* **RECORD EXCERPTS**
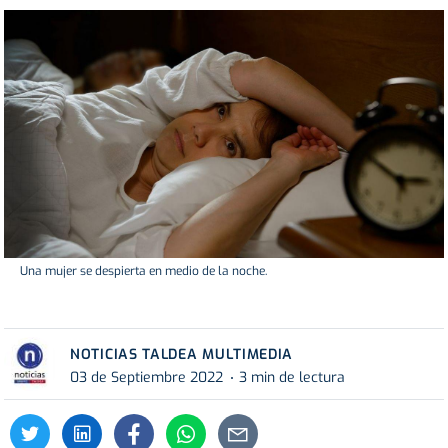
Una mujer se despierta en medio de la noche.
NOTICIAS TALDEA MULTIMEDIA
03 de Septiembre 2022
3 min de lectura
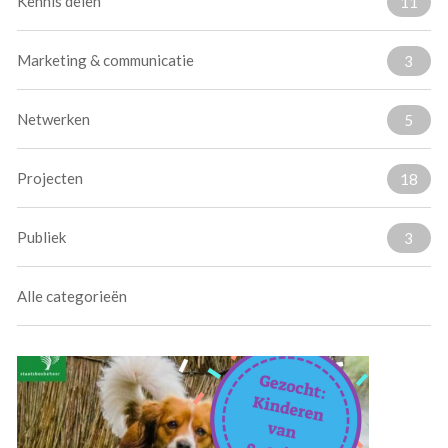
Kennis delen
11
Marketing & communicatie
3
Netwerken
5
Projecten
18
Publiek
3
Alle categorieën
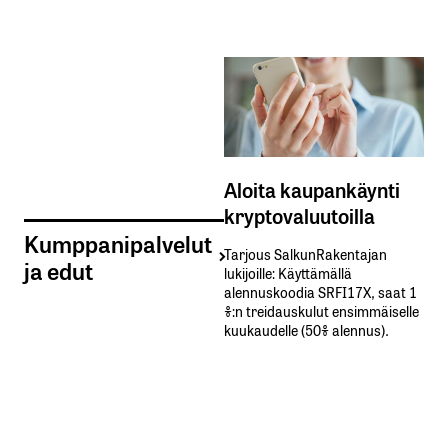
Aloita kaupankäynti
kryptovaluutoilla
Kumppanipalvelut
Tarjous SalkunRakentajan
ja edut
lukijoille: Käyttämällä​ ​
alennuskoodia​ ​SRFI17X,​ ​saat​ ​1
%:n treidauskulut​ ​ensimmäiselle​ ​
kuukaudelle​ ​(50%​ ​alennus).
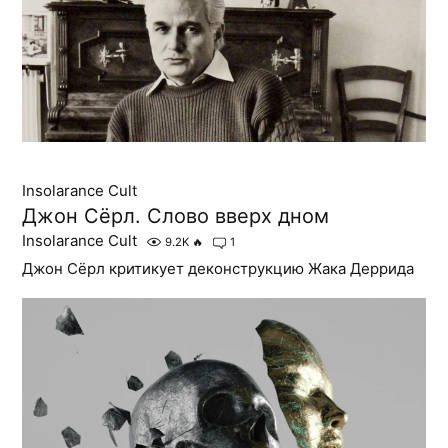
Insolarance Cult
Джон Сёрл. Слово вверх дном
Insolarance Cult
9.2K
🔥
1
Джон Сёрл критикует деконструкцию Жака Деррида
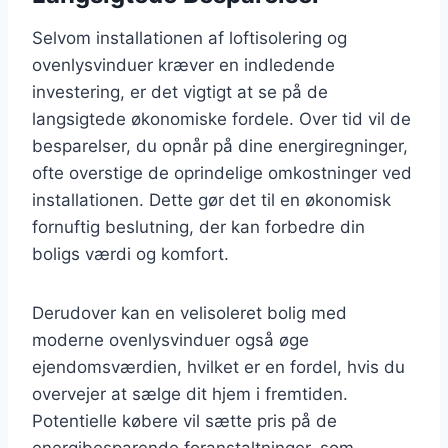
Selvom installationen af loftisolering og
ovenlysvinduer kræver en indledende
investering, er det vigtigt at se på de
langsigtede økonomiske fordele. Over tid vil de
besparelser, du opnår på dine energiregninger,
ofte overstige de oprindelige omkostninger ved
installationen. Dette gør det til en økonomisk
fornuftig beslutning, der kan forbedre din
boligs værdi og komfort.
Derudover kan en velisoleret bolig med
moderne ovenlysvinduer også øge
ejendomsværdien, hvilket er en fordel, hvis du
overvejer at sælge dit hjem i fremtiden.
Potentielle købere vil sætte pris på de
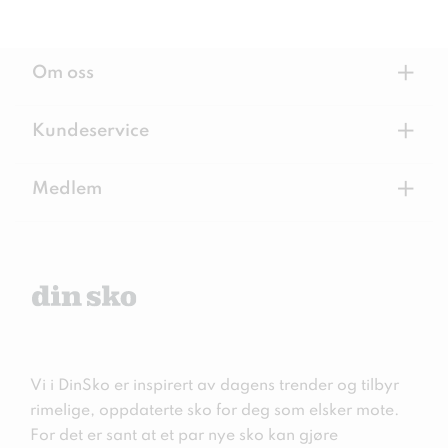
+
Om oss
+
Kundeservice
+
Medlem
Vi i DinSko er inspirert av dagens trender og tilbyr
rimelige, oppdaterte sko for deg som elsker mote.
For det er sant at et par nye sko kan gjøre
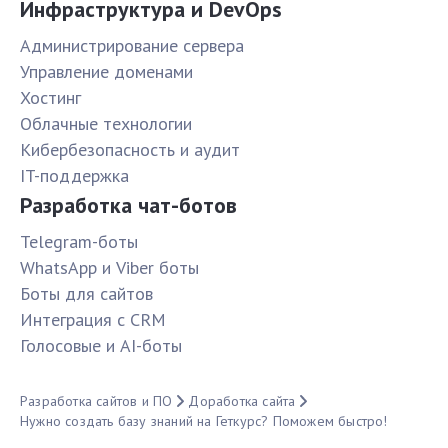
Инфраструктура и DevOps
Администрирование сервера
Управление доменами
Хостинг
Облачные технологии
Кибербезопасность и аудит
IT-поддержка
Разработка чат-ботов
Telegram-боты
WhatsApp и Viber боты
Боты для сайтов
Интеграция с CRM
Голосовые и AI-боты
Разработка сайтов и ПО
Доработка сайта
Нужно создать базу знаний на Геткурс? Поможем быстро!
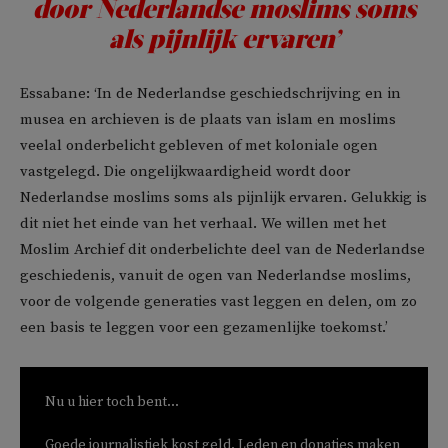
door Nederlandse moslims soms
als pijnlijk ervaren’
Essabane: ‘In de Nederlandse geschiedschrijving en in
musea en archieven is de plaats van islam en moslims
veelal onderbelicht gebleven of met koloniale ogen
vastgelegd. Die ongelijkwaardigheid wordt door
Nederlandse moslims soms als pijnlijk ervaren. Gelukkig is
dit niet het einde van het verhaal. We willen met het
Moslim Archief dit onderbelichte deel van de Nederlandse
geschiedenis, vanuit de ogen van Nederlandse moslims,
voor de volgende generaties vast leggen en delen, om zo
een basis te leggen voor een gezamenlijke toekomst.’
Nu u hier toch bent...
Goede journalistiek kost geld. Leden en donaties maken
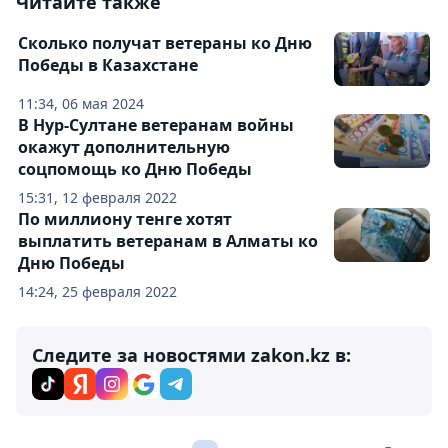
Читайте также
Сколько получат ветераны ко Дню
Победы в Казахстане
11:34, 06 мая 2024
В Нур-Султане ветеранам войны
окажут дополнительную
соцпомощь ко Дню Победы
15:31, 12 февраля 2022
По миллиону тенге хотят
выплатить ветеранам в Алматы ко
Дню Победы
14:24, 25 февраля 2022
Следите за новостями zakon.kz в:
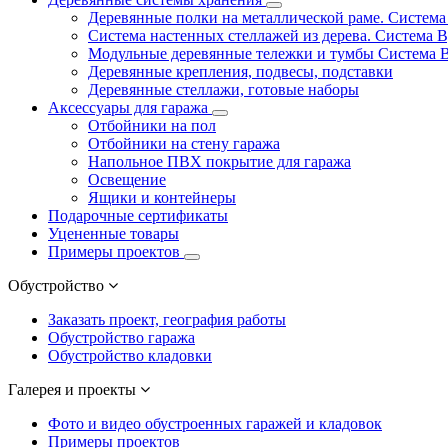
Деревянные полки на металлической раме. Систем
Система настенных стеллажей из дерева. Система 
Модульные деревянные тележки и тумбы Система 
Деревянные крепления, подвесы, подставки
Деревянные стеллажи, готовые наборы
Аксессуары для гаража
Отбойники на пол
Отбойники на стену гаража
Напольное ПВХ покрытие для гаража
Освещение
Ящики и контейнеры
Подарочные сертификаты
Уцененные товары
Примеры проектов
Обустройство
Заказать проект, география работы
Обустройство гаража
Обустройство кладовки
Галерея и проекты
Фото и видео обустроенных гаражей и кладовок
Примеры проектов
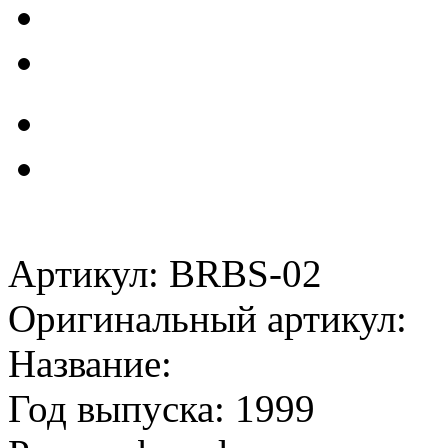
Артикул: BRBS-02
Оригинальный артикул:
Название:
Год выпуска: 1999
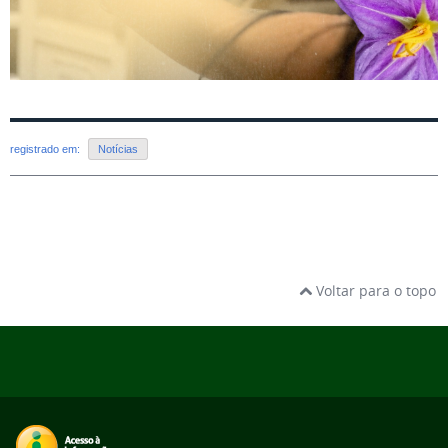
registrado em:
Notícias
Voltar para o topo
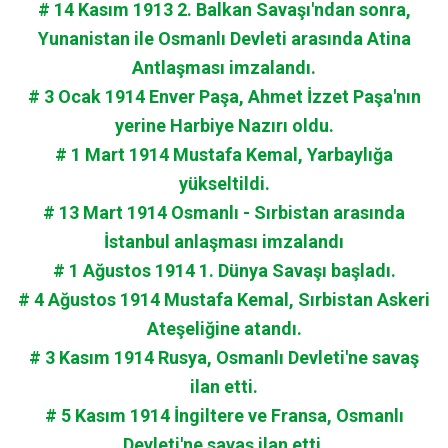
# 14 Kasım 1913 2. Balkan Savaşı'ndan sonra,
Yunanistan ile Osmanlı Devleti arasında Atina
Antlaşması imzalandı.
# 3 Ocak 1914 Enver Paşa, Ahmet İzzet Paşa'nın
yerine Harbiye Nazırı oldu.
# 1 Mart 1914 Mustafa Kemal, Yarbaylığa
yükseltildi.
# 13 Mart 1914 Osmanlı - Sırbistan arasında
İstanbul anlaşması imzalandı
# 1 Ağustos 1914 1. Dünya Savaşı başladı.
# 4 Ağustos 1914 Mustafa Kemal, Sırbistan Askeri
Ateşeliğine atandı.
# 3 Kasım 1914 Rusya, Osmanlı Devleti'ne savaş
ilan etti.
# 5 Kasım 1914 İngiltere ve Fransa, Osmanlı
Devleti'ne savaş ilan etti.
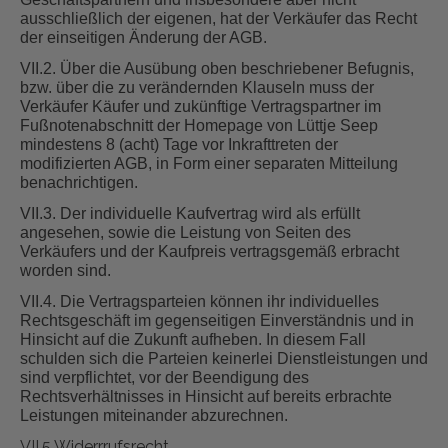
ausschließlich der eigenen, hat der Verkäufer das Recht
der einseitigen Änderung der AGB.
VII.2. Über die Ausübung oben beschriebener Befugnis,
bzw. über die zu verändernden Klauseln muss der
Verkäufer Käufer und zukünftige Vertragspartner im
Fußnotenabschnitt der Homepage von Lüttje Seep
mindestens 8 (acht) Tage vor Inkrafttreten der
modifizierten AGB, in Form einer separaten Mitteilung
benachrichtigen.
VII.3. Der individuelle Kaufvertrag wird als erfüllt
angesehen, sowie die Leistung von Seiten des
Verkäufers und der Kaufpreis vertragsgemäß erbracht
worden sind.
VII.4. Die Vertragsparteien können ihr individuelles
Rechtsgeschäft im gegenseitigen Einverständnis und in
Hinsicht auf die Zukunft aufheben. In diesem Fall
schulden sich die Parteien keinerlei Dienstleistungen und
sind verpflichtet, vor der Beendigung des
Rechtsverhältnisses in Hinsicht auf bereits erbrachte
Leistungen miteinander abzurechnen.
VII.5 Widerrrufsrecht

* **PROBLEM STATEMENT**
Copy each line of the records that has "Mustafa" in it.

* **WRITTEN SOLUTION**
# 1 Mart 1914 Mustafa Kemal, Yarbaylığa
# 4 Ağustos 1914 Mustafa Kemal, Sırbistan Askeri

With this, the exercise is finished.